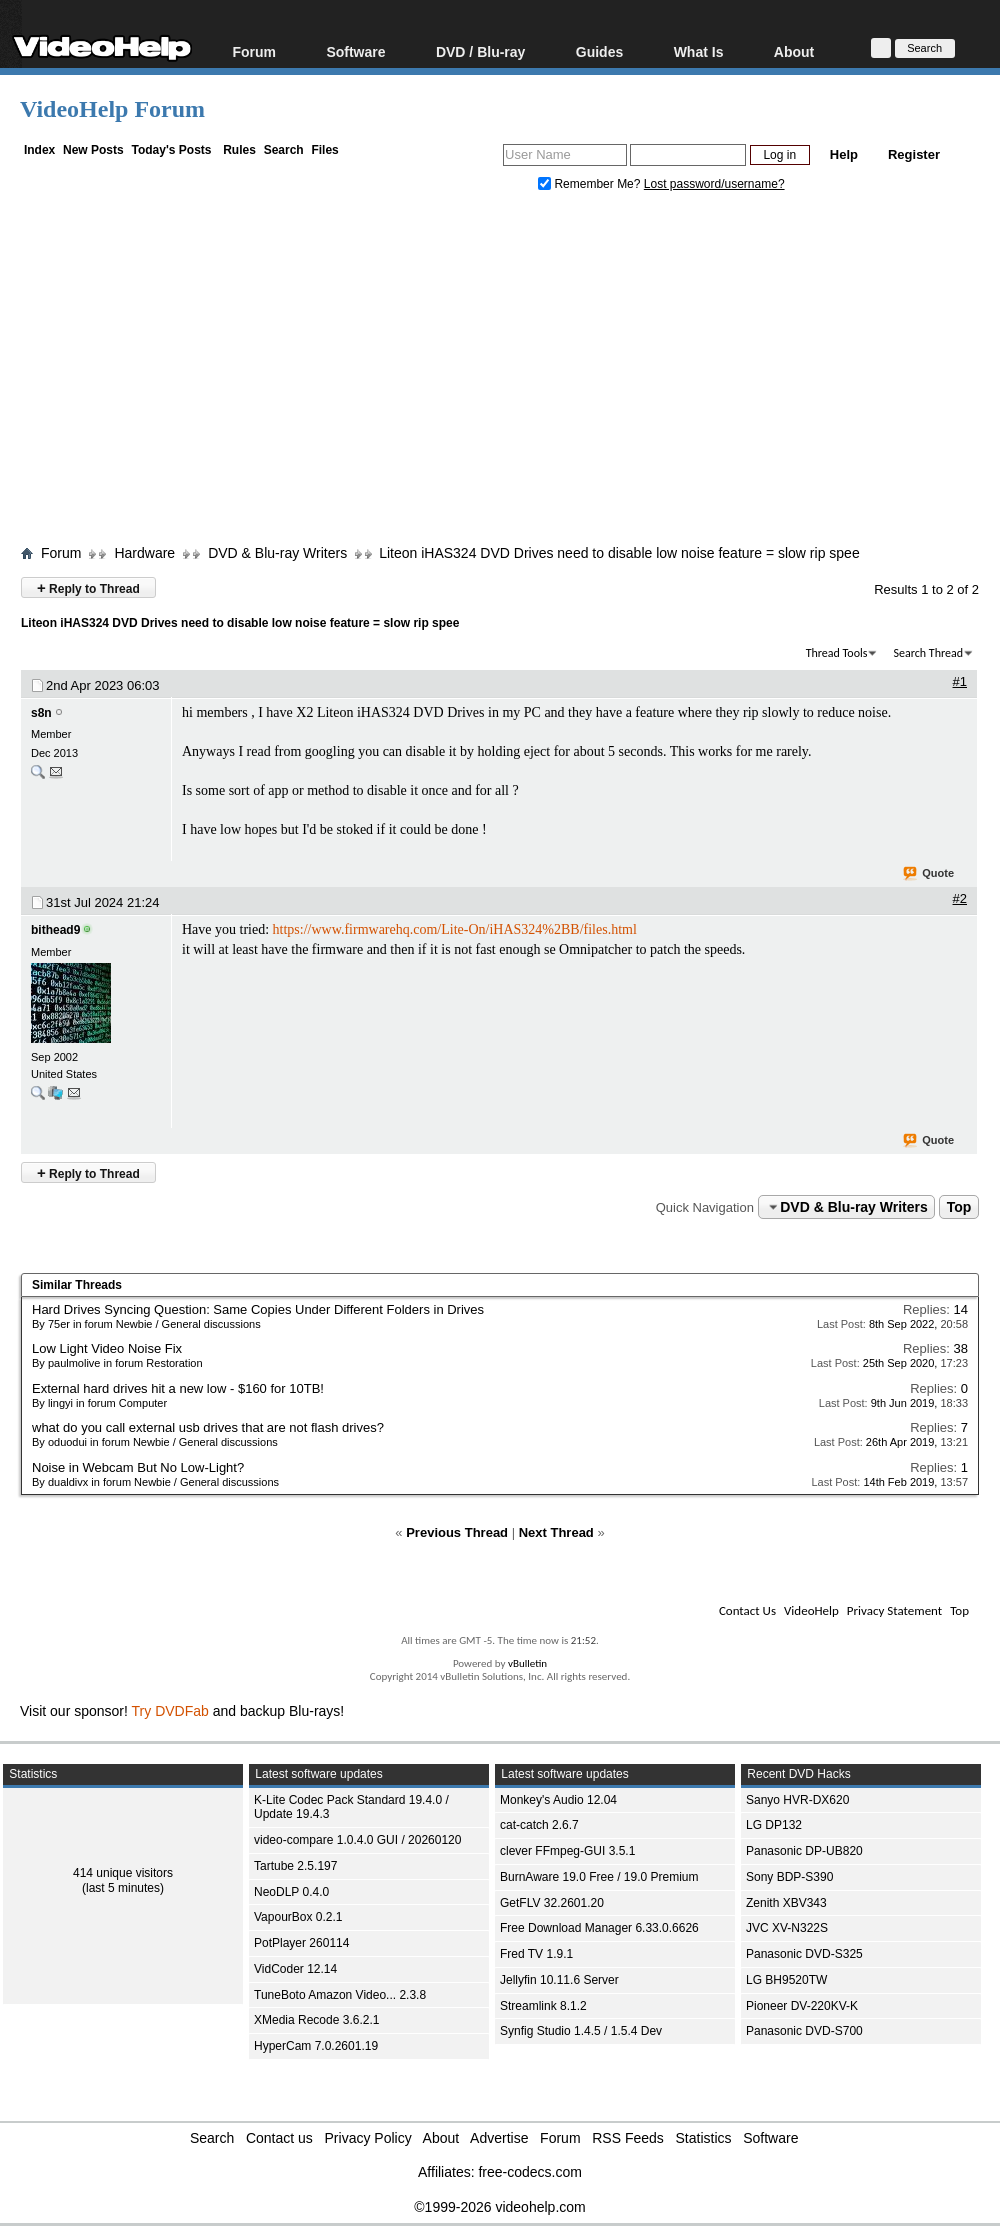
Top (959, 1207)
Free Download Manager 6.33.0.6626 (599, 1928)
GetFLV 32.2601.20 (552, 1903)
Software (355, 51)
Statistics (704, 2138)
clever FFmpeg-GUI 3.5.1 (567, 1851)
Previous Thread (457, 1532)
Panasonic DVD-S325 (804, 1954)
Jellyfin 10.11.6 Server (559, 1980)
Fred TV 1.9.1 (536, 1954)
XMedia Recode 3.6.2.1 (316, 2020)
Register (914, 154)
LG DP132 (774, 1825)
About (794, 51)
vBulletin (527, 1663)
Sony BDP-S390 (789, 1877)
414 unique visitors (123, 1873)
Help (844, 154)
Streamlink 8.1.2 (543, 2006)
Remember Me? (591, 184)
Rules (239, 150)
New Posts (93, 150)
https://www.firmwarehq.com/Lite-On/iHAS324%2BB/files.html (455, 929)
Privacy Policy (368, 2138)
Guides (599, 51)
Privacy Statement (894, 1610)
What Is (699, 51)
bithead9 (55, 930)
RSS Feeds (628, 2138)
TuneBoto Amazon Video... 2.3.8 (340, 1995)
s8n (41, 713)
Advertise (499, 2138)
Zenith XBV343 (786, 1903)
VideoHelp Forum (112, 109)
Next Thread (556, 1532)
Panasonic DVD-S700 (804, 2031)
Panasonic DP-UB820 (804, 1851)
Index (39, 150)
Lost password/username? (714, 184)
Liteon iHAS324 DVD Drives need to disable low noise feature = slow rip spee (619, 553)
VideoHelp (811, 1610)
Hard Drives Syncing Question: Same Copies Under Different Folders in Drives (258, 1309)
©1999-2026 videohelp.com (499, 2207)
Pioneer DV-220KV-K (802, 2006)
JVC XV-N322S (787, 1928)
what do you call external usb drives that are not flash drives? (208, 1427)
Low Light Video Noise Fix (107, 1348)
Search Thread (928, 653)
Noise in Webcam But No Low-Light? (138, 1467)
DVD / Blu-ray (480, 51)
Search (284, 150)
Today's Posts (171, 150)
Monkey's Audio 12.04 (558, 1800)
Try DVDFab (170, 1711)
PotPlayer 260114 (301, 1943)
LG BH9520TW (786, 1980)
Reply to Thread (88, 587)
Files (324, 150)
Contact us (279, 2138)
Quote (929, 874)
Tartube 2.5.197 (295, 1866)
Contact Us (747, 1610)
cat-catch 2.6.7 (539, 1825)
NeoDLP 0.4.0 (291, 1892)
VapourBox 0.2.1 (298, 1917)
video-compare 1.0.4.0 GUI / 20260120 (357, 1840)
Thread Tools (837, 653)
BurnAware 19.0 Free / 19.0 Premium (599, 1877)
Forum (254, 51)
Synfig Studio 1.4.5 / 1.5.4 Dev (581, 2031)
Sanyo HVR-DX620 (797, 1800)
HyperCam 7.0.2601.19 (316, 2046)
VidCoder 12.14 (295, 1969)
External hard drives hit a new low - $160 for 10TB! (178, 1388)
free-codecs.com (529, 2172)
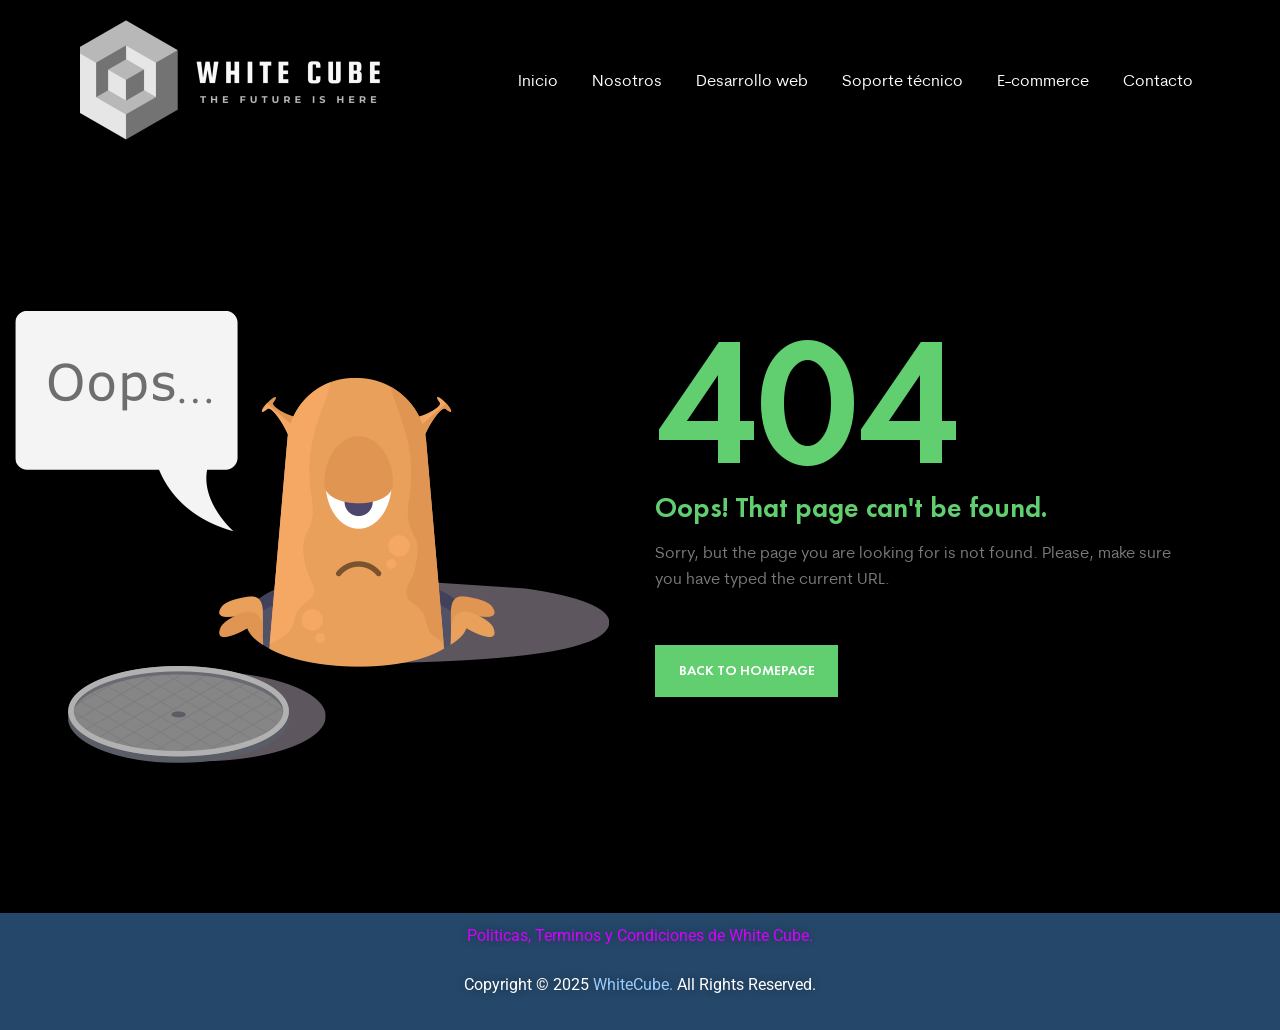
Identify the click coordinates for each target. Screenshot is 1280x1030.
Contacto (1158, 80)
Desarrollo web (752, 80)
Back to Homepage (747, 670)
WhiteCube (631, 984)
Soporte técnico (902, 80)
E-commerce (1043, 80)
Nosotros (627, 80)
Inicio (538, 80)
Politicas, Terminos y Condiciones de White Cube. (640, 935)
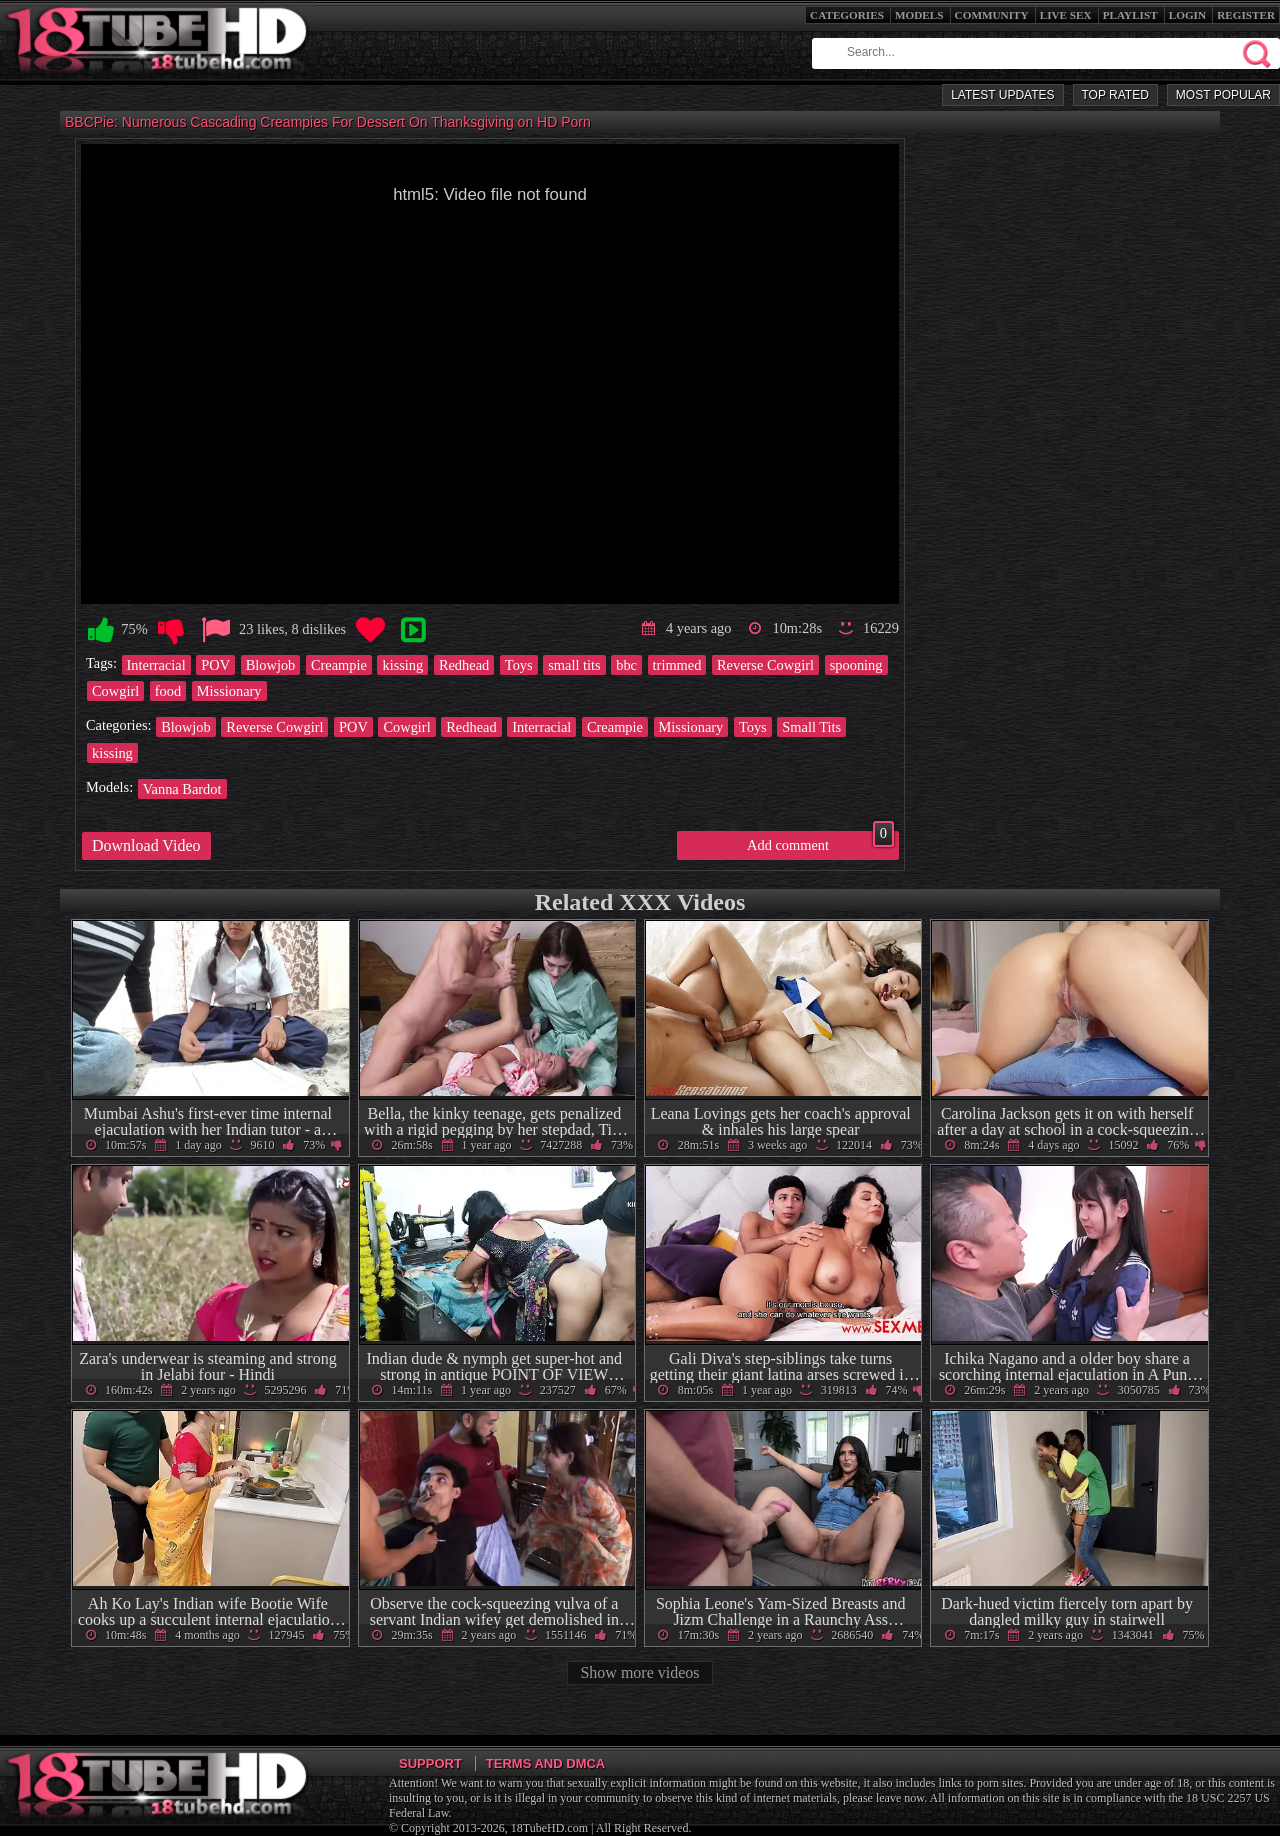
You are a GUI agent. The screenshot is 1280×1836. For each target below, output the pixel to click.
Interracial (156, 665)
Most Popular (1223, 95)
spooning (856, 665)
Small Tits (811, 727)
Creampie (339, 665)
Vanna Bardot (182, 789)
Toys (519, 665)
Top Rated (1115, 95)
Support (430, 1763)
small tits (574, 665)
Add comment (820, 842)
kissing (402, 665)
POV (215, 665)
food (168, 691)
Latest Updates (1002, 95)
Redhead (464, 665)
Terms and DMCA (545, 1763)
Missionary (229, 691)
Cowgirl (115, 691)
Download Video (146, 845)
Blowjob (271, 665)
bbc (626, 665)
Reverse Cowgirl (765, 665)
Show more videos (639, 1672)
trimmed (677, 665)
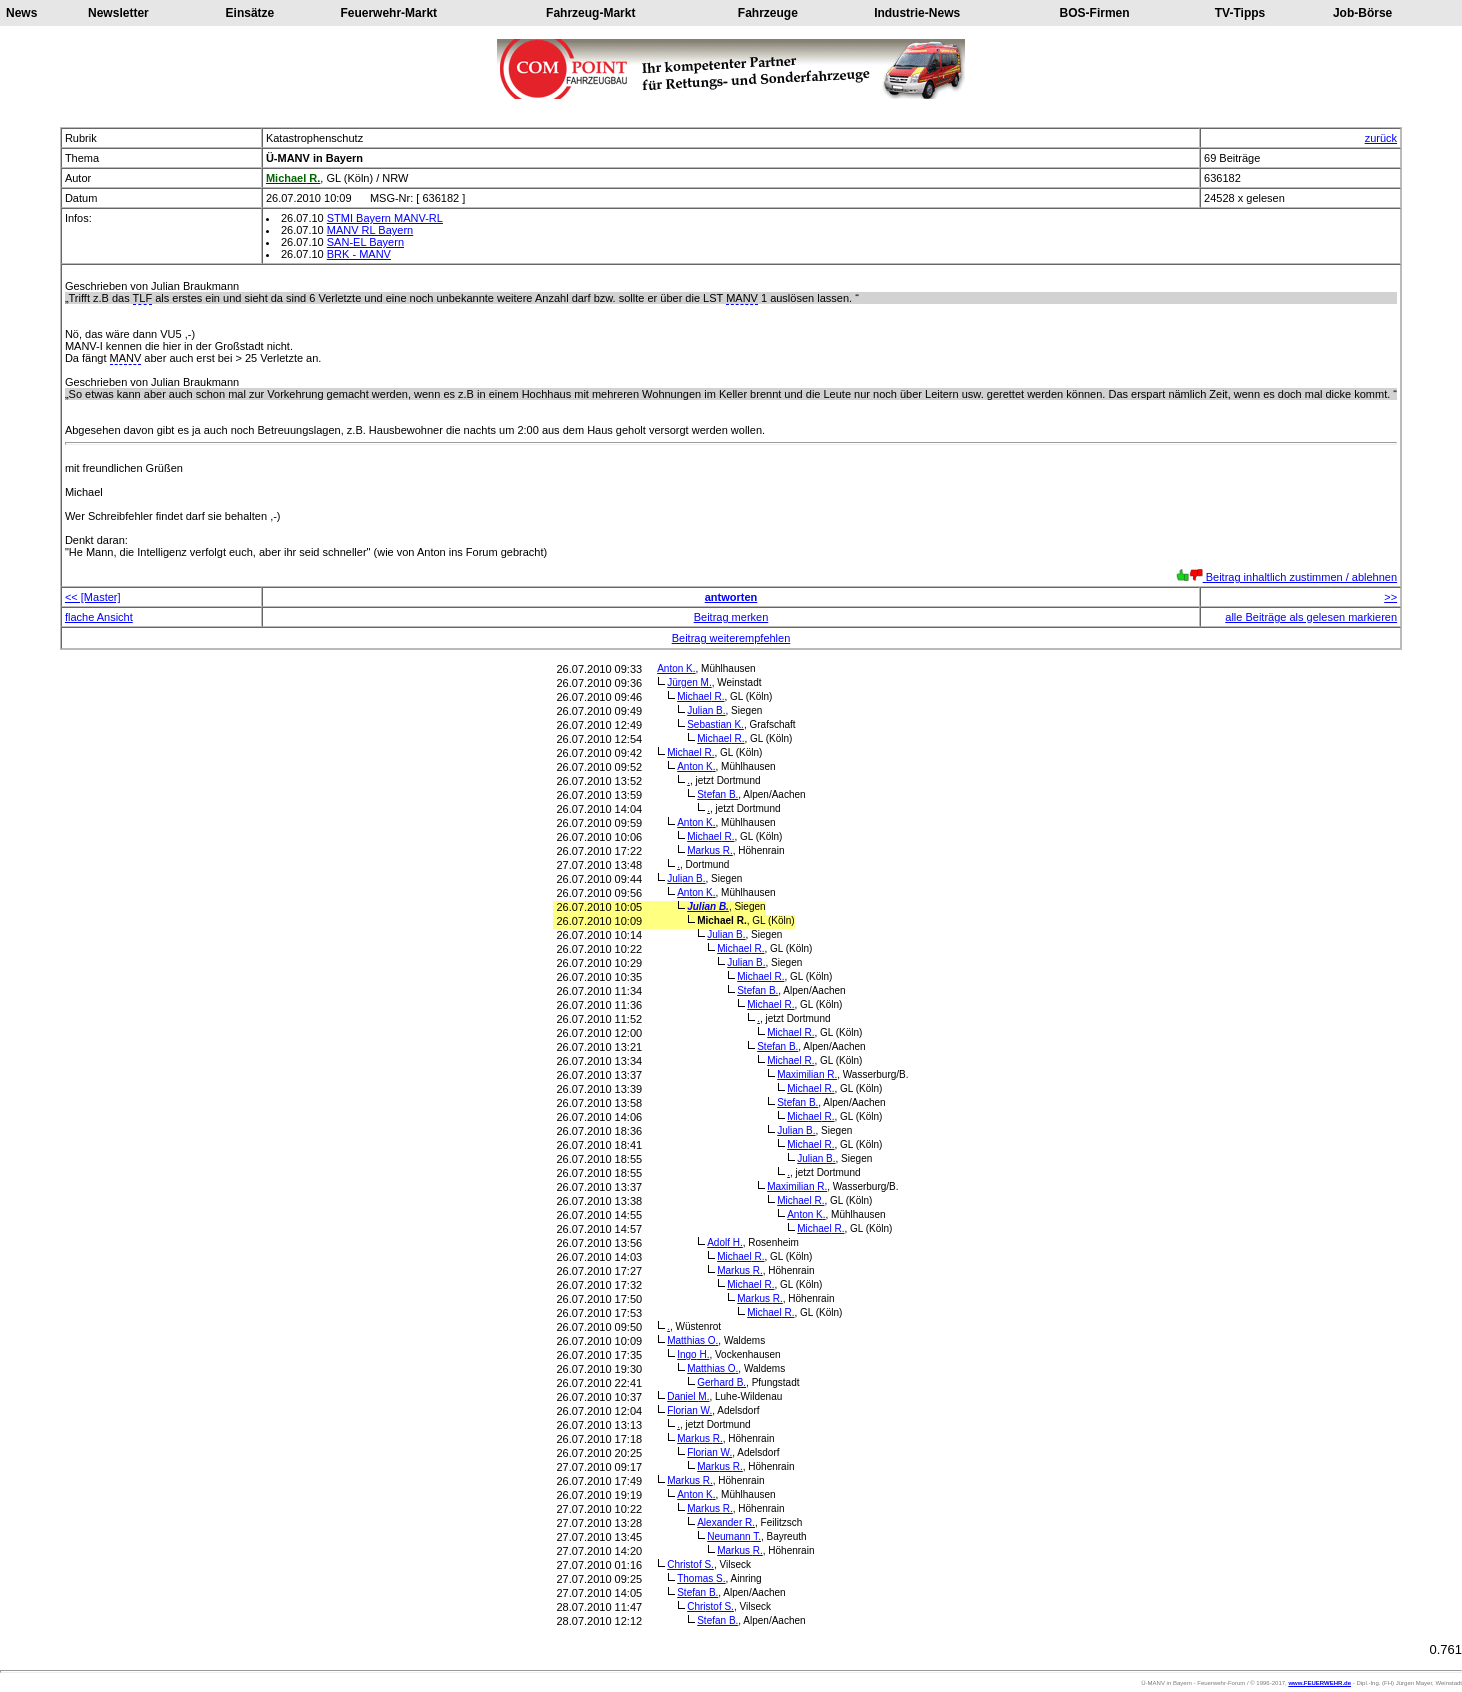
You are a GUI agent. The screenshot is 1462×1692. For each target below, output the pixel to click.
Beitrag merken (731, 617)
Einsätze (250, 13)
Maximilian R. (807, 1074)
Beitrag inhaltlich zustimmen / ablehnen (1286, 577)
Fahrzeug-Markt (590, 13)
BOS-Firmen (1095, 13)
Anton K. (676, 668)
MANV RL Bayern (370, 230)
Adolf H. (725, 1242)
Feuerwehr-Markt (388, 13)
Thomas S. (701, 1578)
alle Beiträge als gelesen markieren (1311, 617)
________________
*PROBLEM TO SOLVE*: Only the lines above starting at the line that holds "Pioneer DV-220KV-K (802, 2006)" and ending at the line that holds "Search (284, 150)" are to be repeated, exactly and in full.

*THE COMPLETED TASK*:
Pioneer DV-220KV-K (802, 2006)
JVC XV-N322S (787, 1928)
what do you call external usb drives that are not flash drives? (208, 1427)
Low Light Video Noise Fix (107, 1348)
Search Thread (928, 653)
Noise in Webcam But No Low-Light? (138, 1467)
DVD / Blu-ray (480, 51)
Search (284, 150)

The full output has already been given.